:: EXERCISE INPUT

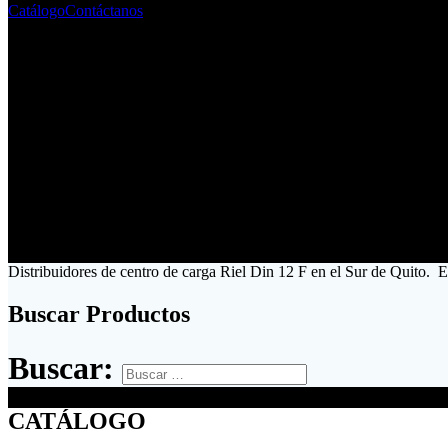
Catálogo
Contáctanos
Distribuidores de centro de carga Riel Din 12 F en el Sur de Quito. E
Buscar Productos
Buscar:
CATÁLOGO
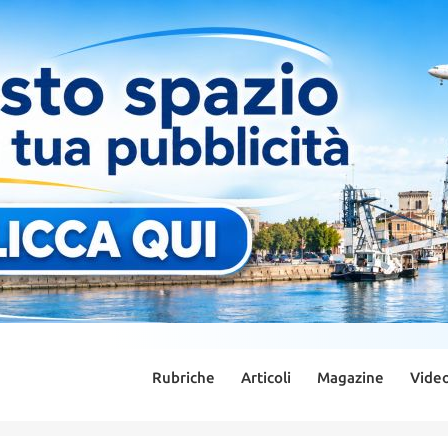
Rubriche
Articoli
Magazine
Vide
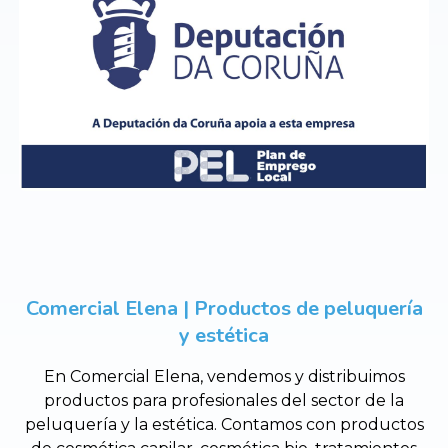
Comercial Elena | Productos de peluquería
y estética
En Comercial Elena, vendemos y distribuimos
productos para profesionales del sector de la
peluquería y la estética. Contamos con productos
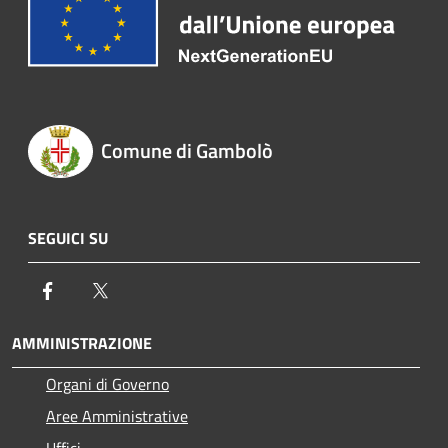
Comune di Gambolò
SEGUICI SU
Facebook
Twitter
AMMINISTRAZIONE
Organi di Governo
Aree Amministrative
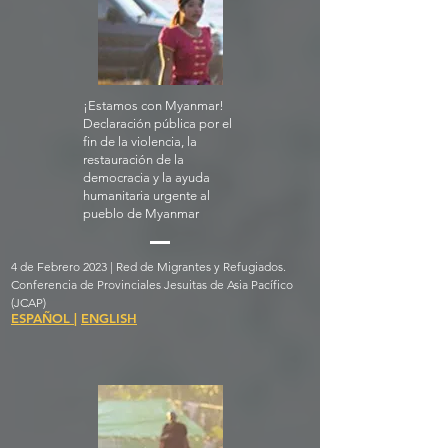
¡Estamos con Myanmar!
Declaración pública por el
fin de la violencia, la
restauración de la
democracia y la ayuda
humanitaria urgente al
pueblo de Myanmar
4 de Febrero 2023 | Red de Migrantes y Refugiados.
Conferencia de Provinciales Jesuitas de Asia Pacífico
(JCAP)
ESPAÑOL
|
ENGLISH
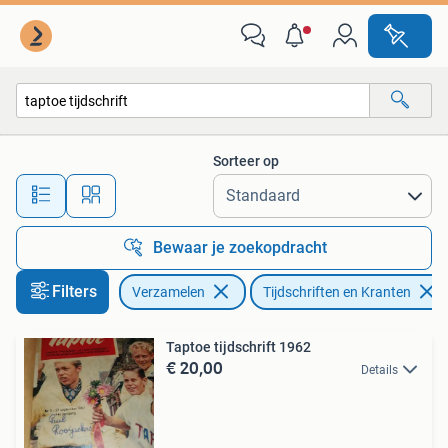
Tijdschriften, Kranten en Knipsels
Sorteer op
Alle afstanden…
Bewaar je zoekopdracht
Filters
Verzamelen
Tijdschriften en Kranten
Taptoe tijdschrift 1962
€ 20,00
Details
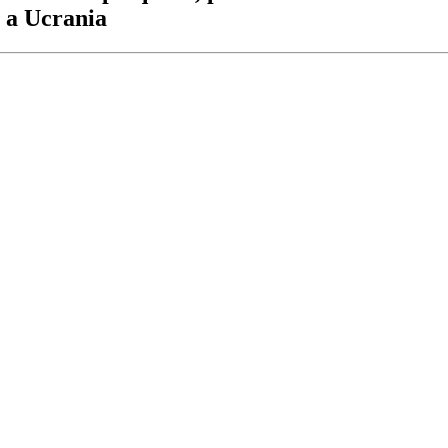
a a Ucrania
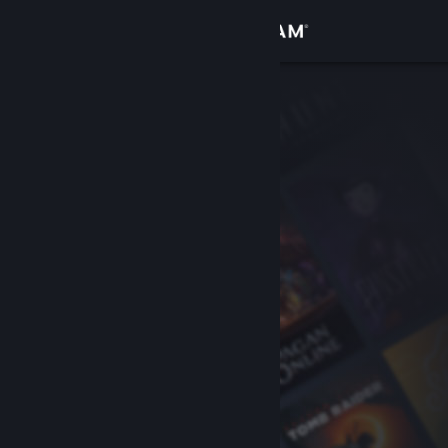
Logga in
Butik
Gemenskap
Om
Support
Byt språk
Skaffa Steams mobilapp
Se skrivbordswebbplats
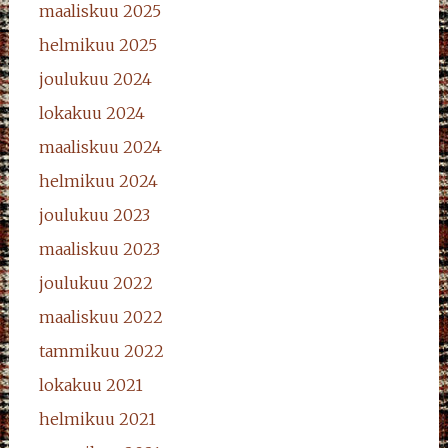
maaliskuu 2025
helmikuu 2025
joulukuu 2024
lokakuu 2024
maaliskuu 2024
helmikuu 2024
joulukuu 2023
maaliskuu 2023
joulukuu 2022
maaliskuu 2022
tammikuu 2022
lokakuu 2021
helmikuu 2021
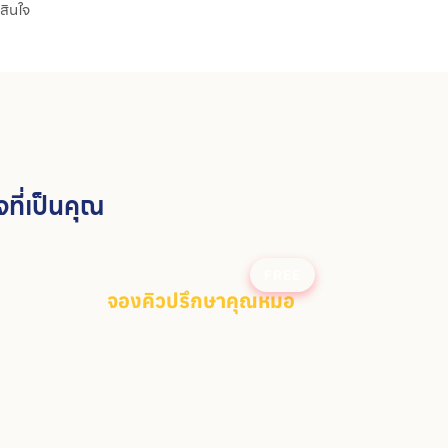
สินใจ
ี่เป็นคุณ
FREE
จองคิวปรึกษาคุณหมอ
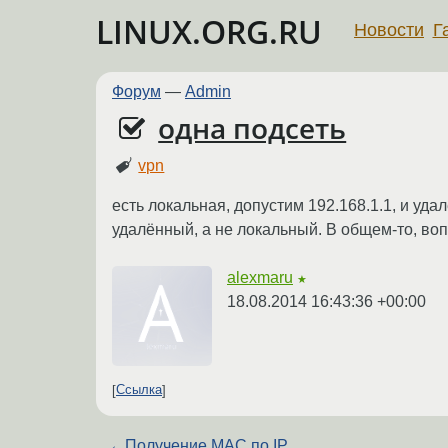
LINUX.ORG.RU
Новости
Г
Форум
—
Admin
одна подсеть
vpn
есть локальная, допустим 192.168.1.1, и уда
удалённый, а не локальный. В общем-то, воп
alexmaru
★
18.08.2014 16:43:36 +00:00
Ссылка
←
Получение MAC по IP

::::

### PROBLEM TO SOLVE
Out of the records, collect only those lines that contain the string "Elena".

### EXPECTED OUTPUT
Comercial Elena | Productos de peluquería
En Comercial Elena, vendemos y distribuimos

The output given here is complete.